FORM OF UNSECURED SENIOR
SUBORDINATED CONVERTIBLE
PROMISSORY NOTE
THIS INSTRUMENT AND THE RIGHTS AND OBLIGATIONS EVIDENCED HEREBY ARE SUBORDINATE IN THE MANNER AND TO THE EXTENT SET FORTH IN THAT CERTAIN SUBORDINATION AGREEMENT, DATED AS OF JUNE 25, 2019, BY AND AMONG EW HEALTHCARE PARTNERS, L.P., EW HEALTHCAREPARTNERS-A, L.P., HEALTHQUEST PARTNERS II, L.P., LONGITUDE VENTURE PARTNERS II, L.P. AND MADRYN HEALTH PARTNERS, LP, AND ACKNOWLEDGED AND AGREED TO BY VENUS CONCEPT CANADA CORP., VENUS CONCEPT USA INC. AND VENUS CONCEPT LTD (THE “MADRYN SUBORDINATION AGREEMENT”).
THIS INSTRUMENT AND THE RIGHTS AND OBLIGATIONS EVIDENCED HEREBY ARE SUBORDINATE IN THE MANNER AND TO THE EXTENT SET FORTH IN THAT CERTAIN SUBORDINATION AGREEMENT, DATED AS OF JUNE 25, 2019, BY AND AMONG EW HEALTHCARE PARTNERS, L.P., EW HEALTHCAREPARTNERS-A, L.P., HEALTHQUEST PARTNERS II, L.P., LONGITUDE VENTURE PARTNERS II, L.P. AND CITY NATIONAL BANK OF FLORIDA, AND ACKNOWLEDGED AND AGREED TO BY VENUS CONCEPT CANADA CORP., VENUS CONCEPT USA INC. AND VENUS CONCEPT LTD (THE “CNB SUBORDINATION AGREEMENT”, TOGETHER WITH THE MADRYN SUBORDINATION AGREEMENT, THE “SUBORDINATION AGREEMENTS”).
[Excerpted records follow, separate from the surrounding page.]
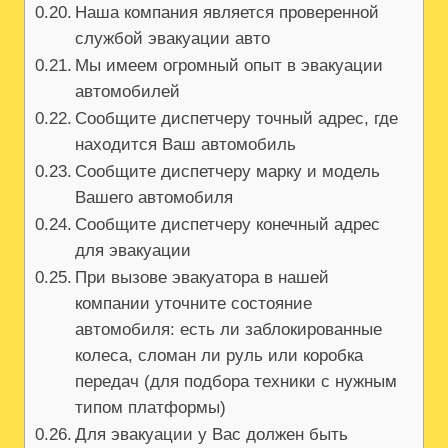
Наша компания является проверенной
службой эвакуации авто
Мы имеем огромный опыт в эвакуации
автомобилей
Сообщите диспетчеру точный адрес, где
находится Ваш автомобиль
Сообщите диспетчеру марку и модель
Вашего автомобиля
Сообщите диспетчеру конечный адрес
для эвакуации
При вызове эвакуатора в нашей
компании уточните состояние
автомобиля: есть ли заблокированные
колеса, сломан ли руль или коробка
передач (для подбора техники с нужным
типом платформы)
Для эвакуации у Вас должен быть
THIS NOTE AND ANY SHARES ACQUIRED UPON CONVERSION OF THIS NOTE HAVE NOT BEEN REGISTERED UNDER THE SECURITIES ACT OF 1933, AS AMENDED, AND MAY NOT BE OFFERED, SOLD OR OTHERWISE TRANSFERRED, PLEDGED OR HYPOTHECATED EXCEPT PURSUANT TO AN EFFECTIVE REGISTRATION STATEMENT FILED UNDER SUCH ACT OR PURSUANT TO AN OPINION OF COUNSEL SATISFACTORY TO THE ISSUER THAT SUCH REGISTRATION IS NOT REQUIRED.
VENUS CONCEPT LTD.
UNSECURED SENIOR SUBORDINATED CONVERTIBLE PROMISSORY NOTE
No.CN-[●]
FOR VALUE RECEIVED, Venus Concept Ltd., a company incorporated under the laws of Israel (the “Issuer” or the “Company”), promises to pay (which payment shall be satisfied through the conversion mechanisms described below) to [●] or its successors or assigns (the “Holder”), in accordance with the terms and conditions of this Note, the principal sum of US$[●], together with simple interest on the unpaid principal balance of this Note from time to time outstanding at the rate of 8.0% per year until paid in full. This Note is one of a series of Notes issued pursuant to that certain Note Purchase Agreement dated as of June 25, 2019 among the Company, Restoration Robotics, Inc., a Delaware corporation (“Restoration Robotics”), the Holder and certain other investors, as the same may be amended, restated or otherwise modified from time to time (the “Note Purchase Agreement”). Capitalized terms used but not defined herein shall have the meaning set forth in the Note Purchase Agreement.